__Saved entries__.

-*-*-

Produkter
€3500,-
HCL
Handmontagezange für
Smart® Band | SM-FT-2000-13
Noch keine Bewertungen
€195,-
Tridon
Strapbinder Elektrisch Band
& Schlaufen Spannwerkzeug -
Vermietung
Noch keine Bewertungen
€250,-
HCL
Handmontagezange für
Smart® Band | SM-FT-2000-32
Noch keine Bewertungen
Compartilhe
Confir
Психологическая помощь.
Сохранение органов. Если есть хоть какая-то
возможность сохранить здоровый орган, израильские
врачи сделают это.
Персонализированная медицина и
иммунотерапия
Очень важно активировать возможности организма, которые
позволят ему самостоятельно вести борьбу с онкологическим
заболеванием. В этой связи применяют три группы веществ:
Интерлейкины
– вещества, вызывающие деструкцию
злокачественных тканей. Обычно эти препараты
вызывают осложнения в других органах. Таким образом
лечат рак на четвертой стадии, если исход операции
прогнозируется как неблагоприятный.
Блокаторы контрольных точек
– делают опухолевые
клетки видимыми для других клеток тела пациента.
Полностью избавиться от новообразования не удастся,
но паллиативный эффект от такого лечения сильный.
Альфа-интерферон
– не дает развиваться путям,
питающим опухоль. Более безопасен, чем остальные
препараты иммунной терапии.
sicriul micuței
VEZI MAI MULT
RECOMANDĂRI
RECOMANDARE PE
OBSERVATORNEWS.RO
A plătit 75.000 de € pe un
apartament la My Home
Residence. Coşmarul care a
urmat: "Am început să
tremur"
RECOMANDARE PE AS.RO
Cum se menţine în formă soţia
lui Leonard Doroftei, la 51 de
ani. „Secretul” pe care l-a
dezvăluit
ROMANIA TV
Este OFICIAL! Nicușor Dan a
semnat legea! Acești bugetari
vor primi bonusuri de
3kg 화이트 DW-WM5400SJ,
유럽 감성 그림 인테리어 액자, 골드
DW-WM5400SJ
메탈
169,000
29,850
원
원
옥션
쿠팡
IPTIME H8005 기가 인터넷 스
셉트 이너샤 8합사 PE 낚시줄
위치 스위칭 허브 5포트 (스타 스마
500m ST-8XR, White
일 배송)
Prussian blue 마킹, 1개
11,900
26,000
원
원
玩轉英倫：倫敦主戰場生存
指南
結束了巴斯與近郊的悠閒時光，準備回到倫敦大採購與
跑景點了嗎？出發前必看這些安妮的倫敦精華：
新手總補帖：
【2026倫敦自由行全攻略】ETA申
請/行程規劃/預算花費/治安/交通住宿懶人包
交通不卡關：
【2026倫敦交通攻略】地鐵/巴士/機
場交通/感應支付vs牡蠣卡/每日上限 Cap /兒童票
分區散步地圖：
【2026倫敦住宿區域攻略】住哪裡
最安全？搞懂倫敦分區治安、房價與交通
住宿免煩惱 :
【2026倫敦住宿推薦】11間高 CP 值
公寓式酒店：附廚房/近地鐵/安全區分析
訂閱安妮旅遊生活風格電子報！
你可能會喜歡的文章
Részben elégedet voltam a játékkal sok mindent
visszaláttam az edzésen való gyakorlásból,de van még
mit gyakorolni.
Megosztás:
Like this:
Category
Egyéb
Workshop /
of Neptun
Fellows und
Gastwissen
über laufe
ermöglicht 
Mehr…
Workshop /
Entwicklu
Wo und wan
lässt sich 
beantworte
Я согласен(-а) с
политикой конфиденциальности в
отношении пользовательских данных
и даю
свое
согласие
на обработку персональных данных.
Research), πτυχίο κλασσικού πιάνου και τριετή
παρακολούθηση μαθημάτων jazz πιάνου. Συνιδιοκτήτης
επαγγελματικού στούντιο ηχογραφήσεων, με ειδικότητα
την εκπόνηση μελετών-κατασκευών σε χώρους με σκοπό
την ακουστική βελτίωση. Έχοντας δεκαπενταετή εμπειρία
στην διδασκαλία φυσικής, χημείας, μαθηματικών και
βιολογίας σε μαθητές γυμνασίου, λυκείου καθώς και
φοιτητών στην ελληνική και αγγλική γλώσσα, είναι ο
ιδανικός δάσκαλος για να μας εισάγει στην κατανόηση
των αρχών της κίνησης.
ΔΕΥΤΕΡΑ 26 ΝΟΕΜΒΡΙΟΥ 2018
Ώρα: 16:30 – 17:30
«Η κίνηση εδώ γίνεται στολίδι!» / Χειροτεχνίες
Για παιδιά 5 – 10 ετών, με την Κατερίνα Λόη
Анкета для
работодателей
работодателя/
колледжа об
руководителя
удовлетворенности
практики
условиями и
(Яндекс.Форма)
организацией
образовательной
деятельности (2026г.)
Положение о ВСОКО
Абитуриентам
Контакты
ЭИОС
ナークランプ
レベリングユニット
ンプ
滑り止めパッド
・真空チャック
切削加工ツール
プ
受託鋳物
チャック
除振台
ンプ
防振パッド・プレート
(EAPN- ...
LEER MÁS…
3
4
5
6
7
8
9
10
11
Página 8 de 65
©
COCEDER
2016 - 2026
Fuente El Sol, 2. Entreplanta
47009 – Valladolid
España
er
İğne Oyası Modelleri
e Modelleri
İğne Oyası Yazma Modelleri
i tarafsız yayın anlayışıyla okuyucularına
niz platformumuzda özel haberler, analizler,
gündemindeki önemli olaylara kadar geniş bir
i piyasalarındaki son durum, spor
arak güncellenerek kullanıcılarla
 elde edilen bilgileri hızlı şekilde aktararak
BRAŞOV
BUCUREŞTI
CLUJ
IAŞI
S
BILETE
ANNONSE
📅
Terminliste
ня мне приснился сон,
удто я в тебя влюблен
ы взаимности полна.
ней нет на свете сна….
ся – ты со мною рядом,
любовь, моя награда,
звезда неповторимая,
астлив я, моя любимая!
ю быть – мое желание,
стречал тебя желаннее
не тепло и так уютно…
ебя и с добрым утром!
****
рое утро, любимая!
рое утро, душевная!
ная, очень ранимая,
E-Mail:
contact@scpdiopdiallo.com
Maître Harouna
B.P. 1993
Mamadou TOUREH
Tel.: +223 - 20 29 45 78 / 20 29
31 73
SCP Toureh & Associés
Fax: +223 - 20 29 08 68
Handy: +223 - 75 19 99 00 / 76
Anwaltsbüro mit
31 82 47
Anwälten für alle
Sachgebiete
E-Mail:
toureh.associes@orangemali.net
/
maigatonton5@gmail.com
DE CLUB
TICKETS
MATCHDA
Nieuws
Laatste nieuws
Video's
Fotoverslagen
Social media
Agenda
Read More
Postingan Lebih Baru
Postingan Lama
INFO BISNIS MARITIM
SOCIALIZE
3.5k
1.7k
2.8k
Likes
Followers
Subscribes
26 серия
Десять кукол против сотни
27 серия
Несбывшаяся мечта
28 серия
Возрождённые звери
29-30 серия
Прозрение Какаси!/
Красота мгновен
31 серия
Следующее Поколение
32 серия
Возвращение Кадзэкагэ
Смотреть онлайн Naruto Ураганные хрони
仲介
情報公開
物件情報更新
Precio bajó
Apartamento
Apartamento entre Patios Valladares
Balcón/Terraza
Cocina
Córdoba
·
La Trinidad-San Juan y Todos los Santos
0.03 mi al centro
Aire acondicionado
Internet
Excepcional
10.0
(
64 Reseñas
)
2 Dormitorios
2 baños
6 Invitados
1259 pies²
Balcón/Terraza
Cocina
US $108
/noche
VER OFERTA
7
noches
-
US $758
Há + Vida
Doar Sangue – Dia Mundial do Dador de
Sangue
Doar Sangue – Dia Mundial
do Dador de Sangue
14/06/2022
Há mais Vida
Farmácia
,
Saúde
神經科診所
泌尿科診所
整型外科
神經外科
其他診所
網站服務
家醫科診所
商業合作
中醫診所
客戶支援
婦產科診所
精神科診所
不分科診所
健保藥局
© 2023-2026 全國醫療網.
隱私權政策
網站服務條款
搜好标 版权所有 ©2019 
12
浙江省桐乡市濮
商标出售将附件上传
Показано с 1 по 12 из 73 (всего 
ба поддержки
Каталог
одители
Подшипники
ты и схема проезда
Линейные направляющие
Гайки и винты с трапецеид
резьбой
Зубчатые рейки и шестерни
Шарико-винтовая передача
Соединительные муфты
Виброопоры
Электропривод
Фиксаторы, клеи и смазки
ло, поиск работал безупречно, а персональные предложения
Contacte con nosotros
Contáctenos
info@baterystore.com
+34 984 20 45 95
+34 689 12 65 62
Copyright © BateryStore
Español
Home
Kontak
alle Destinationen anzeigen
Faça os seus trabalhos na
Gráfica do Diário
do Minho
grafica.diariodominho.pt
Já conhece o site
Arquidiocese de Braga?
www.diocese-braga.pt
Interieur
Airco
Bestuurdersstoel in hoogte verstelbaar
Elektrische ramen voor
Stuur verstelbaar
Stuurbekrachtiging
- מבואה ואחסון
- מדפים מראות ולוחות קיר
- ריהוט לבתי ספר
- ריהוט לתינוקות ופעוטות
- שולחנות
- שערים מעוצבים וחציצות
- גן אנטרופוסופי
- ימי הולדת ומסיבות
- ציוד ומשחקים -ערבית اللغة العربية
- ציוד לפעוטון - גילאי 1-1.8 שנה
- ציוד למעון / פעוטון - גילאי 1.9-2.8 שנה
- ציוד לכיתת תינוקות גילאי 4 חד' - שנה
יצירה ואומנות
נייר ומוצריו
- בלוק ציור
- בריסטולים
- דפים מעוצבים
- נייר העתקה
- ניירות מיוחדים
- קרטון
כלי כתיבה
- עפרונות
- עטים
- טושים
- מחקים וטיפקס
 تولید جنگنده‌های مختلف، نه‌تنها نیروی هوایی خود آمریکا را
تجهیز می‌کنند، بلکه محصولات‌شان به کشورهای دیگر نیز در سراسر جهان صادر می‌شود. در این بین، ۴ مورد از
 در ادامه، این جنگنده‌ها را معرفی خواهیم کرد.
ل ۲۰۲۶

-*-*-

__Exercise details__.
State how many lines of the records contain the string "Apartamento". The number is the whole answer.

__Response to this task__.
2